People think there’s always time. That it is without limit. That you can save your forgiveness for another day and hold onto your hurt and keep a tight grasp on your anger to be released into the universe in that perfect moment when all of the stars align because the timeline that stretches ahead of you is infinite.
But it’s not.
We are, tentatively, making it through. I don’t feel like I’ve been able to really, truly breathe for five days. Little by little I find my breath as she reaches those “positive sign” milestones: no longer needing the ventilator, the oxygen saturation staying good. Blood pressure stable. Good kidney function. Limited heart strain. The first time she was able to stand. Being released from the ICU to a regular room. Getting her first real meal. The color returning to her face. Her voice returning to normal. But you hear words like wound vac, or blood clot and you’re right back in the deep end, unable to find your footing.

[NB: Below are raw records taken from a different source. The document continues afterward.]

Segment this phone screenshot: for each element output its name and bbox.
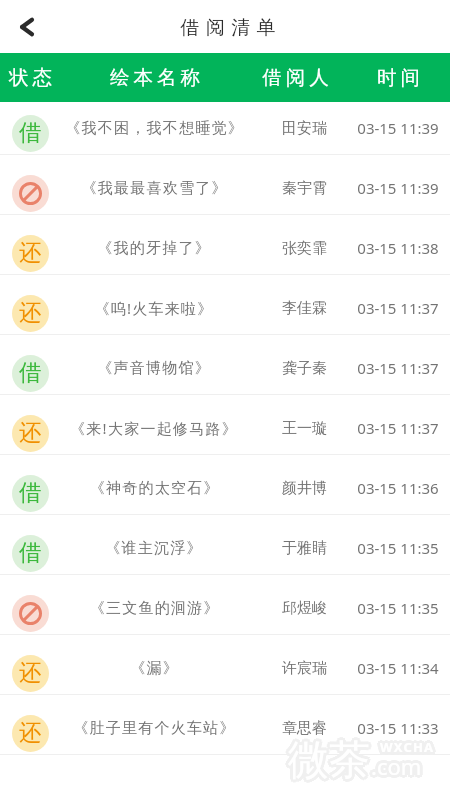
staticText: WXCHA [378, 736, 433, 754]
button[interactable]: 《我最最喜欢雪了》 [0, 155, 450, 214]
button[interactable]: Back [0, 0, 54, 53]
staticText: 《来!大家一起修马路》 [70, 418, 238, 438]
staticText: 微茶 [288, 738, 370, 790]
button[interactable]: 《三文鱼的洄游》 [0, 575, 450, 634]
staticText: 微茶 [290, 737, 372, 789]
staticText: .com [369, 749, 420, 779]
button[interactable]: 还 [0, 395, 450, 454]
button[interactable]: 借 [0, 455, 450, 514]
staticText: 03-15 11:35 [357, 538, 439, 558]
staticText: 绘本名称 [108, 65, 202, 90]
staticText: 微茶 [290, 737, 372, 789]
staticText: WXCHA [378, 738, 433, 756]
staticText: WXCHA [382, 740, 437, 758]
staticText: 03-15 11:39 [357, 178, 439, 198]
staticText: 《我不困，我不想睡觉》 [65, 119, 244, 138]
staticText: 微茶 [290, 733, 372, 785]
staticText: 微茶 [286, 733, 368, 785]
staticText: WXCHA [378, 736, 433, 754]
staticText: 借 [19, 538, 42, 566]
staticText: WXCHA [382, 740, 437, 758]
staticText: 还 [19, 658, 42, 686]
staticText: 邱煜峻 [282, 599, 327, 618]
staticText: 03-15 11:34 [357, 658, 439, 678]
staticText: WXCHA [380, 741, 435, 759]
staticText: 微茶 [286, 735, 368, 787]
staticText: .com [373, 753, 424, 783]
staticText: WXCHA [380, 735, 435, 753]
staticText: 还 [19, 718, 42, 746]
staticText: .com [371, 749, 422, 779]
staticText: 《呜!火车来啦》 [94, 298, 214, 318]
staticText: 03-15 11:37 [357, 298, 439, 318]
staticText: WXCHA [380, 740, 435, 758]
staticText: .com [369, 753, 420, 783]
staticText: .com [369, 753, 420, 783]
button[interactable]: 还 [0, 275, 450, 334]
staticText: 借 [19, 478, 42, 506]
staticText: .com [374, 751, 425, 781]
staticText: .com [369, 751, 420, 781]
button[interactable]: 借 [0, 335, 450, 394]
staticText: WXCHA [378, 740, 433, 758]
staticText: 03-15 11:35 [357, 598, 439, 618]
staticText: 借 [19, 118, 42, 146]
staticText: 03-15 11:37 [357, 418, 439, 438]
staticText: 王一璇 [282, 419, 327, 438]
button[interactable]: 借 [0, 102, 450, 154]
staticText: 许宸瑞 [282, 659, 327, 678]
staticText: .com [371, 748, 422, 778]
staticText: 03-15 11:38 [357, 238, 439, 258]
staticText: WXCHA [380, 736, 435, 754]
staticText: 微茶 [290, 735, 372, 787]
staticText: WXCHA [382, 738, 437, 756]
button[interactable]: 还 [0, 215, 450, 274]
staticText: 秦宇霄 [282, 179, 327, 198]
button[interactable]: 还 [0, 695, 450, 754]
staticText: 借阅人 [262, 65, 333, 90]
staticText: 《谁主沉浮》 [105, 539, 203, 558]
staticText: WXCHA [382, 736, 437, 754]
staticText: 微茶 [286, 733, 368, 785]
staticText: 微茶 [285, 735, 367, 787]
staticText: 《漏》 [130, 659, 179, 678]
button[interactable]: 借 [0, 515, 450, 574]
staticText: 微茶 [290, 733, 372, 785]
staticText: .com [371, 753, 422, 783]
staticText: 03-15 11:39 [357, 118, 439, 138]
button[interactable]: 还 [0, 635, 450, 694]
staticText: 张奕霏 [282, 239, 327, 258]
staticText: 《声音博物馆》 [97, 359, 211, 378]
staticText: 03-15 11:36 [357, 478, 439, 498]
staticText: 微茶 [288, 733, 370, 785]
staticText: .com [368, 751, 419, 781]
staticText: 借阅清单 [177, 16, 279, 40]
staticText: 章思睿 [282, 719, 327, 738]
staticText: 颜井博 [282, 479, 327, 498]
staticText: .com [369, 749, 420, 779]
staticText: 03-15 11:33 [357, 718, 439, 738]
staticText: 《三文鱼的洄游》 [89, 599, 219, 618]
staticText: 龚子秦 [282, 359, 327, 378]
staticText: 《我的牙掉了》 [97, 239, 211, 258]
staticText: 微茶 [288, 735, 370, 787]
staticText: 借 [19, 358, 42, 386]
staticText: .com [371, 751, 422, 781]
staticText: 《肚子里有个火车站》 [73, 719, 236, 738]
staticText: WXCHA [377, 738, 432, 756]
staticText: 时间 [375, 65, 422, 90]
staticText: 微茶 [286, 737, 368, 789]
staticText: 微茶 [286, 737, 368, 789]
staticText: 还 [19, 298, 42, 326]
staticText: WXCHA [383, 738, 438, 756]
staticText: .com [373, 749, 424, 779]
staticText: .com [373, 753, 424, 783]
staticText: 李佳霖 [282, 299, 327, 318]
staticText: 状态 [7, 65, 54, 90]
staticText: 微茶 [291, 735, 373, 787]
staticText: 《神奇的太空石》 [89, 479, 219, 498]
staticText: .com [373, 751, 424, 781]
staticText: .com [371, 754, 422, 784]
staticText: 微茶 [288, 732, 370, 784]
staticText: 《我最最喜欢雪了》 [81, 179, 228, 198]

It’s not the first time I’ve cried over my mom’s health. I imagine it won’t be the last. I hope it means positive changes in health choices in the future as we move forward. I feel like such a small, scared child. I’m still a kid in so many ways. I need my mom, even if I’m not always the most outwardly emotional person and I suck at showing it. Even if I’m not one of those people that calls their mom for advice every day. Even if my first thought when something happens isn’t “I need to call my mom.” I, very much so, need to work on becoming a better daughter. Before I never get a chance to.
Perhaps being less flighty and aloof should be one of my Powersheets goals now. I’m not exactly good at being a good person. Growing tomatoes mean so little in the scheme of things.
I want to thank everyone who reached out to me during this whole ordeal. I received so many texts, calls and hugs as we waited tentatively for progress. I hope I can be there for everyone when they are in their own season of grief and worry. People I never expected come forward and offered to help in any way that we needed. I felt the presence of all of your thoughts and prayers. We greatly appreciate it.
That’s a blog post I never thought I would write.
All we can do is keep moving forward, come hell or high water.